The five DL networks used in this study each have their own advantages. InceptionResNetV2 combines the Inception module with residual learning, allowing for the extraction of multi-scale features (1 × 1, 3 × 3, 5 × 5 convolutions) while reducing computational costs by 30% compared to standard 3D models [31]; Xception significantly reduces parameters and improves efficiency through depthwise separable convolutions [32]; InceptionV3 is designed with multiple convolution kernel sizes, adapting to diverse inputs [33]; DenseNet121 alleviates the vanishing gradient problem through dense connections, enhancing feature reuse [34]; and ResNet50 addresses the degradation problem in deep networks through its residual learning structure [35]. These five models each have unique characteristics in ultrasound video analysis, effectively improving the accuracy and efficiency of nodule classification.

Although this study demonstrates the advantages of deep learning models in predicting the malignancy of thyroid calcified nodules, there are still some limitations. First, as this is a retrospective study, there may be selection bias, and the data are limited to six hospitals, which could affect the generalizability of the model.
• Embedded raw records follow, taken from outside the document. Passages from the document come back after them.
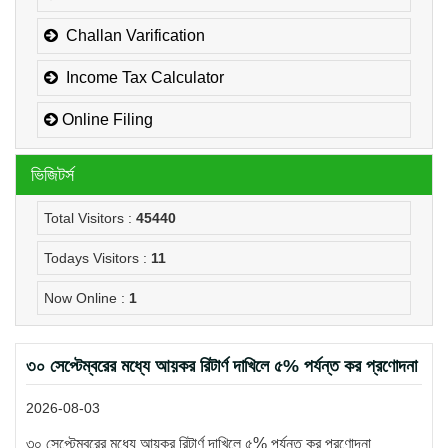
Challan Varification
Income Tax Calculator
Online Filing
ভিজিটর্স
Total Visitors :
45440
Todays Visitors :
11
Now Online :
1
৩০ সেপ্টেম্বরের মধ্যে আয়কর রিটার্ণ দাখিলে ৫% পর্যন্ত কর প্রণোদনা
2026-08-03
৩০ সেপ্টেম্বরের মধ্যে আয়কর রিটার্ণ দাখিলে ৫% পর্যন্ত কর প্রণোদনা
Second, although dynamic videos outperform static images in terms of prediction accuracy, this technology requires higher equipment standards and specialized personnel, which may not be feasible in certain clinical settings. Additionally, the integration of other imaging features (such as color Doppler ultrasound, CT, MRI) or genomic data could be explored to further enhance predictive performance. With the development of AI technology, more intelligent and automated diagnostic systems may be achieved in the future, providing more precise support for clinical decision-making.

Conclusions

This study shows that deep learning models, particularly the 3D InceptionResNetV2 model based on dynamic ultrasound videos (with calcification attention module and 3D Grad-CAM interpretability), can effectively predict the malignancy of thyroid calcified nodules and provide more comprehensive clinical information than static images. This technology shows potential for a more accurate and convenient auxiliary tool for the clinical evaluation of thyroid nodules, offering a scientific basis for the formulation of personalized treatment plans.